Rex Woodbury is a junior economics and applied mathematics major at Dartmouth helping bring the message of inclusion and respect in athletics to his campus. Below, he tells his own coming out story, and talks about how he sees the role of athletes in the debunking stereotypes in the LGBT community.
“Dad, there’s something I want to tell you. I think I might also be interested in guys.” My dad smiled, put down his fork, and gave me a hug. “You know I’ll always love you. And remember what John Lennon said: love is love.” I smiled and breathed a sigh of a relief. “So?”he asked “What movie do you want to watch tonight?”
My dad was the first person I talked to about my sexuality, in March of my sophomore year of college. I remember being reluctant to use the word gay — it still had a bitter taste in my mouth. I had a girlfriend at the time, and I didn’t want to rule out the possibility of a future with a wife and kids. I remember my dad’s nonchalance (purposefully not making it into a big deal); I wanted to talk about it more, but we continued on with our lives and didn’t bring it up again.
Two months later, I was asked to introduce the Dartmouth Athletic Department’s You Can Play video at the Celebration of Excellence, an annual end-of-the-year banquet for hundreds of Dartmouth student-athletes, coaches, and administrators. While introducing the video, I decided to go a little off-script. “This is something I’ve always struggled with,” I told five-hundred sets of eyes. “I’ve always wanted to embody the perfect kid — a great student, a great athlete, someone everyone wants to be — and because of this I never told anyone that I’m gay. But I want to challenge the stigmas in athletics: it’s possible to be a good athlete, to be masculine, and to also like other guys.”
Here’s some more background on Rex:
I was born in Farmington, CT. My mother, an anesthesiologist and marathon runner, passed away when I was a year old and my dad soon moved the family to Tucson, AZ. I grew up in the desert with my dad and my brother — the two most important people in my life. My dad practices orthopedic surgery in Arizona. My brother is now a senior at Penn and will be following our parents into medicine, attending Johns Hopkins Medical School.
I played soccer and basketball growing up before going out for the track team in 7th grade. I immediately fell in love with running. Dartmouth was an easy choice — my dad was an alum and, since I was a boy, I’d wanted to go to school in the woods of New Hampshire. Today, I’m a junior at Dartmouth studying economics and applied mathematics and competing on the men’s track & field team. I’ll be working in the Investment Banking division at Goldman Sachs this summer and pursuing a career in finance.
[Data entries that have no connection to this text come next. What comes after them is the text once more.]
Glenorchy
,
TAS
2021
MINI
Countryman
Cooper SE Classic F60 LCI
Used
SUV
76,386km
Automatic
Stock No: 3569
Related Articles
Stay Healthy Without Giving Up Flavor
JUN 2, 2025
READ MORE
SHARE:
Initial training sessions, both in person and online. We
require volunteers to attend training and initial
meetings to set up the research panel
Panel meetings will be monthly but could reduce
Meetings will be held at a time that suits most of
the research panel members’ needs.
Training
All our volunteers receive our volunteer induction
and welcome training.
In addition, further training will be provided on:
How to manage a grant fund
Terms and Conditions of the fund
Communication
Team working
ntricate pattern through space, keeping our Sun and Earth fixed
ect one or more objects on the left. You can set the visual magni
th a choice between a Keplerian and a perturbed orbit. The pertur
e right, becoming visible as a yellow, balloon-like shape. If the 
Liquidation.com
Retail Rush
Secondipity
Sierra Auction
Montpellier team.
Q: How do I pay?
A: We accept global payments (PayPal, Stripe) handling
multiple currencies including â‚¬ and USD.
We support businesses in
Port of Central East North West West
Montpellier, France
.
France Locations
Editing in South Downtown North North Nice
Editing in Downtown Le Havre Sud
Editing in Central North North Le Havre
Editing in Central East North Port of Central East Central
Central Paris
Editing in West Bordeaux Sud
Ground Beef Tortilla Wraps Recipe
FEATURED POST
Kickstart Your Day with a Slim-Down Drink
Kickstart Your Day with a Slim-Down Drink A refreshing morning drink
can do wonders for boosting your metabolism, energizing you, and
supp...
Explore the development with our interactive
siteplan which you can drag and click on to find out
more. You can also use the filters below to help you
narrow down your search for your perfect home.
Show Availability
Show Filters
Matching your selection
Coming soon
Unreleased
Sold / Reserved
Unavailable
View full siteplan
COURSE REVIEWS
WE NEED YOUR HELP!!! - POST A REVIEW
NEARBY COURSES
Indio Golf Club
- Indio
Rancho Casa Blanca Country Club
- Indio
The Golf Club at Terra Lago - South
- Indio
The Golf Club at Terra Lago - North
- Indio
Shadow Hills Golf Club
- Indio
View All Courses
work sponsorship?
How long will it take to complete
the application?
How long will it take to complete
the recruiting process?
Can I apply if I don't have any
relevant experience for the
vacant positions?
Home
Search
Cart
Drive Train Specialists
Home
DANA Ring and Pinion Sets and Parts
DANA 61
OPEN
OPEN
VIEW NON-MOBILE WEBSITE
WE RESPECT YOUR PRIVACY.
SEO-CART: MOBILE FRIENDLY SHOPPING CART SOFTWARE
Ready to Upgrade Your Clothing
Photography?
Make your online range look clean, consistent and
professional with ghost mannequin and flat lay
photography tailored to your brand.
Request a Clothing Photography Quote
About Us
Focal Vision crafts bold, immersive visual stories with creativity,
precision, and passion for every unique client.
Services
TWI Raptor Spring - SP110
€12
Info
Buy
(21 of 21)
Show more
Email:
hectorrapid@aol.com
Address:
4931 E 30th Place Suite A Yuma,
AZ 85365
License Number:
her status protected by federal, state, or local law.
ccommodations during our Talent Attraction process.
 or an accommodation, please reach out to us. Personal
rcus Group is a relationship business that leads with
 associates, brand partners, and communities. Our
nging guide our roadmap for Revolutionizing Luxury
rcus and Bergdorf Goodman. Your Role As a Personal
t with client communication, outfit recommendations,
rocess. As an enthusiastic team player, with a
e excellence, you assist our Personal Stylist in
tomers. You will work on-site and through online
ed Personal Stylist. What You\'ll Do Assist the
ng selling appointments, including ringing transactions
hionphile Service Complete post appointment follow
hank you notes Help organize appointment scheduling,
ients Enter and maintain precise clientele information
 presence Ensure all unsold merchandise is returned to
Q: How do you see an organization like Athlete Ally benefitting the culture of athletics at Dartmouth?
A: Athlete Ally is unique in that it focuses on the straight allies of LGBT student-athletes. We need to foster a community in our Athletic department that supports diversity and embraces all student-athletes. We have to break down societal stigmas of sexuality in sport, and the way to do this is by educating and building relationships with straight allies. AA will be instrumental in changing the way Dartmouth perceives sexual orientation in Athletics and will allow all our student-athletes to feel comfortable being themselves, in the classroom, on the field, and in thelocker room.
Q: Do you think the climate for LGBT student-athletes at Dartmouth is a welcoming one?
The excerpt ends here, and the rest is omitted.